*** Opening Records to process ***

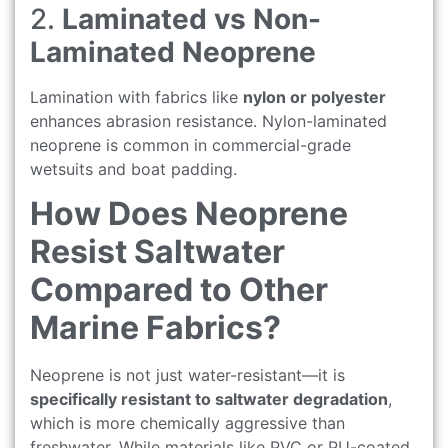
2.
Laminated vs Non-
Laminated Neoprene
Lamination with fabrics like
nylon or polyester
enhances abrasion resistance. Nylon-laminated
neoprene is common in commercial-grade
wetsuits and boat padding.
How Does Neoprene
Resist Saltwater
Compared to Other
Marine Fabrics?
Neoprene is not just water-resistant—it is
specifically resistant to saltwater degradation
,
which is more chemically aggressive than
freshwater. While materials like PVC or PU-coated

*** Closing Records to process ***

For each line above that carries the word "like", copy it out.

Lamination with fabrics like
freshwater. While materials like PVC or PU-coated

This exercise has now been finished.